Companies innovate for a purpose: They want to grow, enter new markets, develop new products, try out new marketing and sales strategies. Priorities for users are different: They want to get a job done. CFI clarifies the business intention upfront, making sure that innovators keep the goal in mind. It then frames the business challenge at hand from a users‘ jobs-to-be-done point of view, thereby shifting the perspective from a limiting internal company view to the broader user view.
Discovering unmet user needs is a challenge, often giving a picture distorted by both company-internal biases and customers being stuck with existing solutions. CFI explores user jobs and context realities both broad and deep along the usage journey – thereby uncovering hundreds of specific user value metrics that drive behaviors. In a second step, CFI lets customers/users validate those metrics outside-in to identify user pain points and essential needs.

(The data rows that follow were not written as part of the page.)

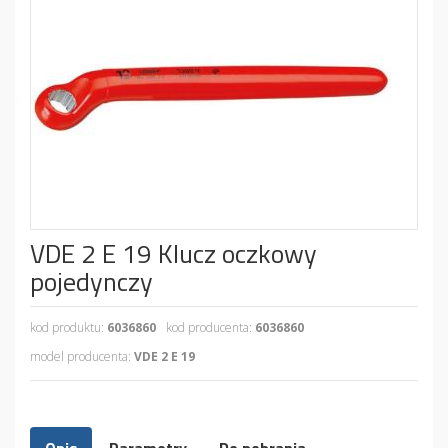
VDE 2 E 19 Klucz oczkowy
pojedynczy
kod produktu:
6036860
kod producenta:
6036860
model producenta:
VDE 2 E 19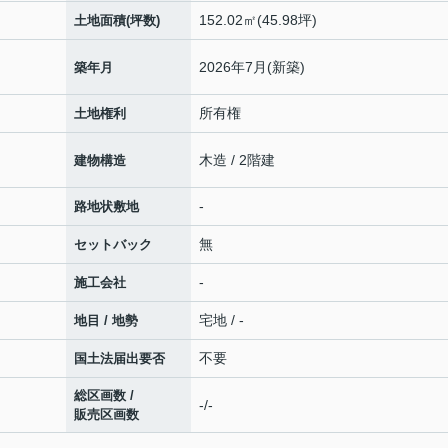
152.02㎡(45.98坪)
土地面積(坪数)
2026年7月(新築)
築年月
所有権
土地権利
木造 / 2階建
建物構造
-
路地状敷地
無
セットバック
-
施工会社
宅地 / -
地目 / 地勢
不要
国土法届出要否
総区画数 /
-/-
販売区画数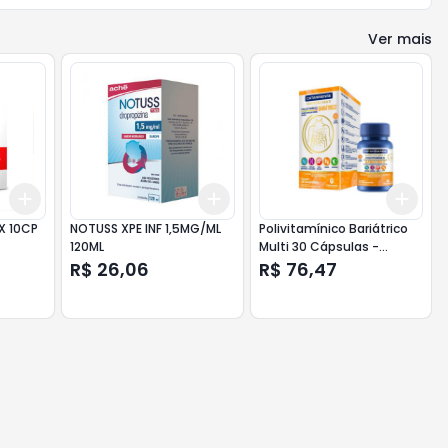
Ver mais
Add
Add
Add
+
3
+
5
+
10
+
3
+
5
+
10
+
3
X 10CP
NOTUSS XPE INF 1,5MG/ML
Polivitamínico Bariátrico
120ML
Multi 30 Cápsulas -
Catarinense
R$ 26,06
R$ 76,47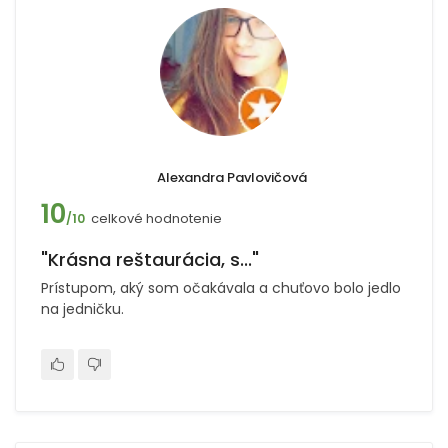
Alexandra Pavlovičová
10
celkové hodnotenie
/10
"Krásna reštaurácia, s..."
Prístupom, aký som očakávala a chuťovo bolo jedlo
na jedničku.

A deep understanding of users‘ point of view offers major opportunities. As the main focus of discussions and decision-making shifts to pain points and how well they are addressed, innovation strategies are oriented towards user needs. Everyone involved gains a better understanding of what needs to be done so business objectives can be achieved. Every project or initiative will be centered around a value proposition that resonates with users.
Every company has its own way of developing solutions. Some follow a more conventional R&D approach, others a more agile one that involves frequent interactions with users. No matter which one you prefer – keeping focused on users‘ pain points is key. The CFI framework keeps users at the table throughout the development process, thus maximizing your innovation success.